LONDON (Reuters) - It may be one of the saddest but most loving letters written by a woman to a man - Chilean actress Felicia Montealegre telling her future husband, conductor and composer Leonard Bernstein, she knows he is homosexual but wants to marry him anyway.
The letter, in which Montealegre says “you are a homosexual and you may never change”, is among hundreds in a recent volume “The Letters of Leonard Bernstein” edited by English music scholar Nigel Simeone, who previously wrote a book about Bernstein’s famed Broadway musical “West Side Story”.
For the volume of letters, 650 of them in a book of almost that many pages, Simeone said he had sifted through some 10,000 in the U.S. Library of Congress written by the prolific Bernstein, with missives dating from his youth until his death in October 1990, and from his correspondents.
“I made three piles and then went through the pile of ‘must haves’ and cut it by about half,” Simeone told Reuters. “I ended up with what I thought had something to say about him, about his music or his career or his family that were of interest.”

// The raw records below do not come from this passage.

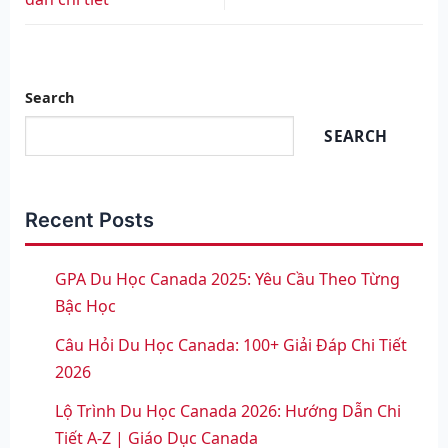
Search
SEARCH
Recent Posts
GPA Du Học Canada 2025: Yêu Cầu Theo Từng
Bậc Học
Câu Hỏi Du Học Canada: 100+ Giải Đáp Chi Tiết
2026
Lộ Trình Du Học Canada 2026: Hướng Dẫn Chi
Tiết A-Z | Giáo Dục Canada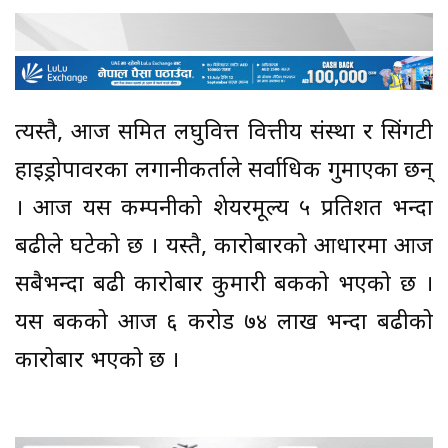
त्यस्तै, आज समित लघुवित्त वित्तीय संस्था र सिंगटी
हाइड्रोपावरका लगानीकर्ताले सर्वाधिक गुमाएका छन्
। आज यस कम्पनीको शेयरमूल्य ५ प्रतिशत भन्दा
बढीले घटेको छ । यस्तै, कारोबारको आधारमा आज
सबैभन्दा बढी कारोबार कुमारी बैंकको भएको छ ।
यस बैंकको आज ६ करोड ७४ लाख भन्दा बढीको
कारोबार भएको छ ।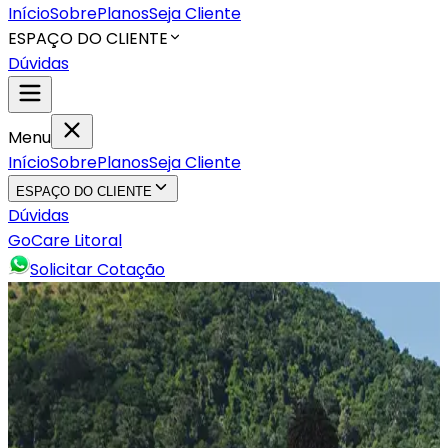
Início
Sobre
Planos
Seja Cliente
ESPAÇO DO CLIENTE
Dúvidas
Menu
Início
Sobre
Planos
Seja Cliente
ESPAÇO DO CLIENTE
Dúvidas
GoCare Litoral
Solicitar Cotação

The resulting volume contains letters to and from many of the big names in music of the past century, including the composer Aaron Copland, who was an early influence, conductor Serge Koussevitsky, who helped give him a start as a conductor, and the composer David Diamond, who was a close friend.

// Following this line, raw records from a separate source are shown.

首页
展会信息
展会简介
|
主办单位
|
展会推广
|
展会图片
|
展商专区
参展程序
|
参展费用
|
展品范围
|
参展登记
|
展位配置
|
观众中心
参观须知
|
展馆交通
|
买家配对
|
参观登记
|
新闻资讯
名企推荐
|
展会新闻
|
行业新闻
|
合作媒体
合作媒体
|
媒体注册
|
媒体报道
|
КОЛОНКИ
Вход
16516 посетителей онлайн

Other musical names range from soprano Maria Callas, who spotted Bernstein early on as a huge talent and got him to conduct for her at La Scala opera house in Milan, to Pierre Boulez, Nadia Boulanger, Charles Munch and Dmitri Mitropolous.
A lot of these will be mostly of interest to the music world, but some are particularly touching, like the ones from Montealegre, or cast a new light on historical events.
Among the latter is one from U.S. President John F. Kennedy’s widow Jacqueline, writing in 1968 after Bernstein had arranged a memorial concert for JFK’s assassinated brother Robert. It starts out: “It’s 4:00 in the morning - after this long, long day”.
It goes on to thank him for cutting through the church bureaucracy to arrange to have Mahler and Verdi played at Robert Kennedy’s memorial Mass.
“I thought it the most beautiful music I had ever heard,” Jacqueline Kennedy writes. “I am so glad I didn’t know it - it was this strange music of all the gods who were crying.”
Simeone said he had been thrilled when Caroline Kennedy, the daughter of JFK and Jackie, consented to let him use it.
“People said to me it’s great but there’s no chance in hell you’ll get to use it. I must have caught her on a good day because I couldn’t have had a nicer reply from Caroline saying, ‘What a lovely letter, of course you can use it’.”
One of Bernstein’s most revealing pieces of correspondence is with Copland, the creator of the sound of the American west in his ballets “Rodeo” and “Billy the Kid”, to whom the younger man in 1940 aired his frustrations, asking: “Why practice Chopin mazurkas? Why practice even the Copland variations?”
To which Copland sagely replied: “What terrifying letters you write: fit for the flames is what they are. Just imagine how much you would have to pay to retrieve such a letter 40 years from now when you are conductor of the (New York) Philharmonic” - which Bernstein was to become 18 years later.
The letter from Montealegre, written, the book says, either in late 1951 or early 1952, must rank though as one of the most thoughtful and touching “prenuptial agreements” on record:
“First: We are not committed to a life sentence - nothing is really irrevocable, not even marriage (though I used to think so),” Montealegre wrote.
“Second: you are a homosexual and may never change - you don’t admit to the possibility of a double life, but if your peace of mind, your health, your whole nervous system depend on a certain sexual pattern, what can you do?
“Third: I am willing to accept you as you are, without being a martyr or sacrificing myself on the L.B. altar. (I happen to love you very much - this may be a disease and if it is what better cure?)”
Despite her having gone with eyes wide open into a marriage that produced two children and which later letters show was immensely fulfilling and exciting, Montealegre could never have predicted the terrible comeuppance she got when she developed cancer and Bernstein abandoned her for a male lover.
Although the couple were reconciled shortly before Felicia’s death in 1978, Simeone sees it as a low point in Bernstein’s otherwise distinguished career and inspiring life.
“There’s no getting around it, that is not an edifying episode in Lenny’s life,” Simeone said.
“At least he had sense when people said, ‘For Christ’s sake, sort it out’, he had the sense to go crawling back to Felicia.
“It was absolutely the low point. It was horrible.”